Last year at about this time we had a letter from our GP telling us that we were entitled to a free flu vaccination: one of the perks of being old fogies! So we went along to the local surgery and found a queue that went half way down the road. It was raining. We abandoned the idea of a flue vaccination. This year we had the same letter but the jab was not available at our immediately local surgery. We had to go all the way to Uppermill, about three or four miles away. Such hardship! So after the rain stopped on Friday we combined a visit to the doctor’s with a walk, taking our kindles along so that we had reading matter if the wait proved to be long. In the event, we waited about 10 minutes and were summoned to the nurse’s room, jabbed and sent on our way: a veritable production line. Since then Phil has been sneezing and snuffling. Did they inject him with actual flu and not just whatever mild version it is they vaccinate you with?
Yesterday I went off on a trip to Holmfirth with my daughter and the grandchildren. Holmfirth, or the centre of the place at any rate, is a picture postcard Pennine village with stone buildings and winding streets full of tat shops (aka antique shops), fancy bakeries and twee boutiques. It really is very pretty. It’s the place they chose to film the old TV series, last of the summer wine and on the outskirts has a fish and chips emporium known as Compo’s Cafe, named after one of the three retired gents who behave like naughty schoolboys in the aforementioned TV series.
The purpose of the visit was mainly so that I could visit the wool shop there. I have a knitting project in mind and wool shops are a dying breed in the UK, few and far between, even harder to find than proper greengrocer’s and ironmonger’s/hardware shops. As for fabric shops and haberdasher’s, well, don’t get me started! All of these things still exist in Galicia. For how long remains to be seen but for the time being they are still around and seem to be doing all right. Anyway, we found the wool shop I was looking for, still in the same place as when I last visited it, some ten years ago.
Now, I have always knitted ever since I was about eight years old but I have never regarded it as a spectator sport. Norwegian national broadcaster NRK is apparently going to air "National Knitting Night" next month, in which competitors will attempt to break the world record for producing a sweater, from shearing a sheep to final stitches. It would seem that the show is part of the country's "Slow TV" phenomenon, which has previously included a leisurely multi-day cruise through the fjords, and 10 hours' coverage of a train journey between Oslo and Bergen. The most controversial show so far has been "National Firewood Night", which featured showing wood being chopped and then eight hours of a fireplace burning the logs. I will never again complain about British or Spanish television.
Anyway, after I had bought my wool, we strolled about Holmfirth for a while, admiring the tat in the antiques shops and wondering who bought huge metal giraffes and suits of armour, until the grandchildren declared that they were STARVING!!! They eschewed the offerings of the fancy cake shops and said that they wanted to visit Compo’s Cafe – see above.
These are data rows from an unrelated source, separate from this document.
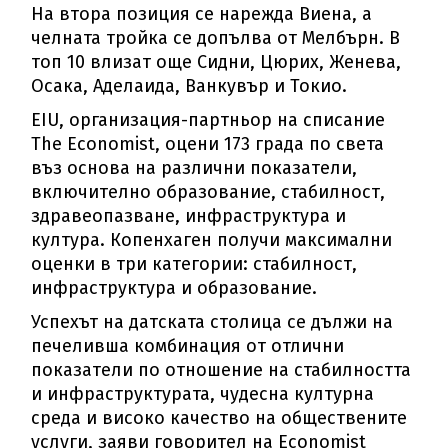
На втора позиция се нарежда Виена, а
челната тройка се допълва от Мелбърн. В
топ 10 влизат още Сидни, Цюрих, Женева,
Осака, Аделаида, Ванкувър и Токио.
EIU, организация-партньор на списание
The Economist, оцени 173 града по света
въз основа на различни показатели,
включително образование, стабилност,
здравеопазване, инфраструктура и
култура. Копенхаген получи максимални
оценки в три категории: стабилност,
инфраструктура и образование.
Успехът на датската столица се дължи на
печеливша комбинация от отлични
показатели по отношение на стабилността
и инфраструктурата, чудесна културна
среда и високо качество на обществените
услуги, заяви говорител на Economist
So we went and bought portions of sausage and chips and rag pudding and chips. For those who have never heard of this latter dish and wonder at the idea of a dish made of rags, here is a description:
Rag pudding is a savoury dish consisting of minced meat and onions wrapped in a suet pastry which is then cooked in a cheesecloth. The dish was invented in the 19th century in the Lancashire mill town of Oldham, a centre of England's cotton industry. Rag Pudding pre-dates ceramic basins and plastic boiling bags in cookery, and so the cotton or muslin rag cloths common in Oldham were used in the dish's preparation. Rag Pudding is similar in composition and preparation to Steak and kidney pudding, and may be purchased from traditional local butcher's shops in Greater Manchester.
Personally, I am not a fan but I am just one person. Neither do I enjoy tripe and onions or black pudding but that does not prevent others from relishing these dishes.
To accompany the food we also purchased cans of cream soda and dandelion and burdock: fizzy drinks from my childhood. And so, having obtained supplies, we set off for Digley reservoir, a local beauty spot where we sat on or near huge boulders to enjoy the fresh air and the food. Grandchild number three manfully made his way through chips covered in curry sauce (aka spicy sludge) and was about to embark on his rag pudding, to me a rather unappetising-looking thing, as I have already said, but he was looking forward to it. At that moment a small amount of chaos ensued.
A rather inept chap threw his dog’s toy, one of those balls on a string, in such a silly way that it landed in our midst, much to my daughter’s especial annoyance as it struck her on the arm and left dog-slobber on her sleeve. While the rather inept chap apologised at length, his dog, clearly a crafty beast well able to spot an opportunity, ran round the back of the group and wolfed down the rag pudding. The small boy was not best pleased but did eventually see the funny side.
These are the adventures that can happen in the currently sunny north west of England.